Biz tüm Zorlu Grubu’nun tüm şirketlerinde açık inovasyona imkan tanıyan bir yapıya sahibiz. Ayrıca kurum içi girişimciliği teşvik ediyor ve bu konuyu da kurumsal bir çerçeve içerisinde yapılandırmak için çalışıyoruz. Daha önce de söylediğim gibi Zorlu Grubu olarak yaptığımız işlerin toplum için bir değer yaratması fikri ile hareket ediyoruz. Sosyal etki yatırımları da bizim bu yaklaşımımızla örtüşüyor. Bunu yansıtan güzel örnekler de var elimizde. Örneğin Vestel’in Erişilebilirlik Projesi kapsamında Young Guru Academy (YGA) ile birlikte gerçekleştirdiği Engelsiz Hackathon’da doğan WeWALK bu konuda çok güzel bir örnek. Görme engelliler için geliştirilen akıllı baston WeWalk, Türkiye İhracatçılar Meclisi (TİM) İnovasyon Zirvesinde Yılın Sosyal İnovasyonu seçilirken ile Dünya GSM Birliğinin (GSMA) Mobil Dünya Kongresi kapsamındaki Global Mobile Awards 2017’de “En İyi Giyilebilir Mobil Teknoloji” kategorisinde finale kalarak güzel bir başarı örneği verdi. Gerek grup şirketlerimizin gerekse de Vestel Ventures’ın bu konularda sinerji yaratabilecek bir reflekse sahip olduklarını rahatlıkla söyleyebilirim.

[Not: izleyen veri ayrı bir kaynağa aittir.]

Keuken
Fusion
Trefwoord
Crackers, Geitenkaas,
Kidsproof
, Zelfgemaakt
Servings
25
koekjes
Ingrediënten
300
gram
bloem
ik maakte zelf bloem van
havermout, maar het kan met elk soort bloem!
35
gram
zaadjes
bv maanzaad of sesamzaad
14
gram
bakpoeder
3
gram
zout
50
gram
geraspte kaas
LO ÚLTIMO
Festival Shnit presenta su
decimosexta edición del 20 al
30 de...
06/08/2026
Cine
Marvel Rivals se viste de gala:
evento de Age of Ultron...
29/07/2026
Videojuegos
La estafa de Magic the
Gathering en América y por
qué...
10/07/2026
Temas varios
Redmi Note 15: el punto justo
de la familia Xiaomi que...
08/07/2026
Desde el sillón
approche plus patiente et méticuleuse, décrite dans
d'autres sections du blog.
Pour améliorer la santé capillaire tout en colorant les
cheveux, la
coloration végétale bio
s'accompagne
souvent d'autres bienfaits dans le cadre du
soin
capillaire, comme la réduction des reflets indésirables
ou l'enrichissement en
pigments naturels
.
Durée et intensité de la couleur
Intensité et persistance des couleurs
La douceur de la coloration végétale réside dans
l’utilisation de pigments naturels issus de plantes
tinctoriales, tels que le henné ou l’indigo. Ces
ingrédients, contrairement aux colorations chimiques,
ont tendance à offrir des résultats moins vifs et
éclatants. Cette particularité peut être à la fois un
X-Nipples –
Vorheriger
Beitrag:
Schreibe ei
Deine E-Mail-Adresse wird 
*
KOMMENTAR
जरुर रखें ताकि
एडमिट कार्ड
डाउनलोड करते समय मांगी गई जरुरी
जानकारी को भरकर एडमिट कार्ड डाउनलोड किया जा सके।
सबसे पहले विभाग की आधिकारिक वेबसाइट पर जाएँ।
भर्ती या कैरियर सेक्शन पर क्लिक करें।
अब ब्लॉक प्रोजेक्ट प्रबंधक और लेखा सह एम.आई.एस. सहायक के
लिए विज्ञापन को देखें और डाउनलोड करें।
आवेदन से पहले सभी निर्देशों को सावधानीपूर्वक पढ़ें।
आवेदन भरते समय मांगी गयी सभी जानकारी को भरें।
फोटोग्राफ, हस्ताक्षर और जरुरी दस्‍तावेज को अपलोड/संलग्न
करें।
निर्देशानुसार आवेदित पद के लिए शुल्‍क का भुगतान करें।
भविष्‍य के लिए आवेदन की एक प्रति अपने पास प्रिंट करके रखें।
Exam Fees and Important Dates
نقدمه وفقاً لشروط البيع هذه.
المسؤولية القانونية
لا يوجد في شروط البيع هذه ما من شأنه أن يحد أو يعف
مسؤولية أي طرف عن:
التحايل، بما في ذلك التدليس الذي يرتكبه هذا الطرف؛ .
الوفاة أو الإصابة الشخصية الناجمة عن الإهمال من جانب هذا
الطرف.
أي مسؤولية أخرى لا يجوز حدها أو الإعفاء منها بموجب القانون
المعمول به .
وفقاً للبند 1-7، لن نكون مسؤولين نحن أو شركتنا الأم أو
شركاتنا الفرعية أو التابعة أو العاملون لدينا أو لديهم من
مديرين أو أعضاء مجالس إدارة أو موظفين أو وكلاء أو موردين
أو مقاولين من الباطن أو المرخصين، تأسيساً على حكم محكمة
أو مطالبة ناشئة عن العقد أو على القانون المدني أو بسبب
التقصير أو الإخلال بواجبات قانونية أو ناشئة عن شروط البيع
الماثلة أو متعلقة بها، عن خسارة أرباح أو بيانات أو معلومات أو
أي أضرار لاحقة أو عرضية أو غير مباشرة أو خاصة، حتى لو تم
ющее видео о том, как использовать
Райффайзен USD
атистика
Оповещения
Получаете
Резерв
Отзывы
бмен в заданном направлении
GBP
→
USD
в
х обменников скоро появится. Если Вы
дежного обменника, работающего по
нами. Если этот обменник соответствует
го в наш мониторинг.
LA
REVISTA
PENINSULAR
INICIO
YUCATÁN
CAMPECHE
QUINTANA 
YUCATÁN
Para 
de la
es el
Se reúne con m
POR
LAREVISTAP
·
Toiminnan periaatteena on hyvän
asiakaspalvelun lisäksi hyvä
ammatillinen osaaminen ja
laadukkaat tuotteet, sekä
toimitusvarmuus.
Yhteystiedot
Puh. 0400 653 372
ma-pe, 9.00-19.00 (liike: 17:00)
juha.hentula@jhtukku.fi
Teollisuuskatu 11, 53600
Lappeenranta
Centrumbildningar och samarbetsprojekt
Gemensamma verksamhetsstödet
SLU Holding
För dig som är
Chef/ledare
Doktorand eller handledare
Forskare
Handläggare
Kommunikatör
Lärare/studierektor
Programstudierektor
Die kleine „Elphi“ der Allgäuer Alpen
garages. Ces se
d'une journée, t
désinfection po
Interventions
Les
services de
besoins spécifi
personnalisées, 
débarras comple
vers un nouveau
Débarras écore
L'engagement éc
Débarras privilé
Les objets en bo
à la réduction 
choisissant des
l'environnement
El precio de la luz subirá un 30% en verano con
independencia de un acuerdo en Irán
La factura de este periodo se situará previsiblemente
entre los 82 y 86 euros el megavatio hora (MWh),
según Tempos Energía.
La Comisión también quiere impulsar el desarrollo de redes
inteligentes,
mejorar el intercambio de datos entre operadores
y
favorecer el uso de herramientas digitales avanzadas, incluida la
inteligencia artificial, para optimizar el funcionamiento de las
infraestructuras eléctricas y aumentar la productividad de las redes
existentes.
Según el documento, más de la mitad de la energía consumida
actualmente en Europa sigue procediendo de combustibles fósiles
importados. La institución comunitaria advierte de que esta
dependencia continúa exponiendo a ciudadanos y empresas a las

Bugün yükselen refaha rağmen tüm dünyada hızla artan eşitsizlikler var. Sağlık, eğitim, güvenlik, barınma, beslenme gibi çok çeşitli konuda eşitsizlikler devam ediyor. Ekonomik eşitsizlikler artıyor. Alt ve üst gelir grupları arasındaki fark giderek açılıyor. Eşitsizliklerdeki sıkıntılar devam ettiği sürece, dünya üzerindeki yoksulluk ve benzeri problemlere çözüm bulmanın mümkün olmadığını hepimiz görüyoruz. Bunları yönetemediğimiz noktada da, sosyal kutuplaşma, sosyal gerilimler, sosyal kapitalin erozyonu, adaletsizlikler, çatışmalar, göçler, çözülmesi her geçen gün daha zorlaşankonular olarak karşımıza çıkmaya devam edecek. Tüm bunlar bu temel toplumsal meselelere daha farklı bir şekilde bakmamız gerektiğini gösteriyor. Çünkü bu meseleler bir STK’nın ya da bir şirket ya da kamunun tek başına çözemeyeceği, işbirliği gerektiren, kompleks sorunlar ve bunların hepimizin birlikte yönetip çözmesi gerekiyor.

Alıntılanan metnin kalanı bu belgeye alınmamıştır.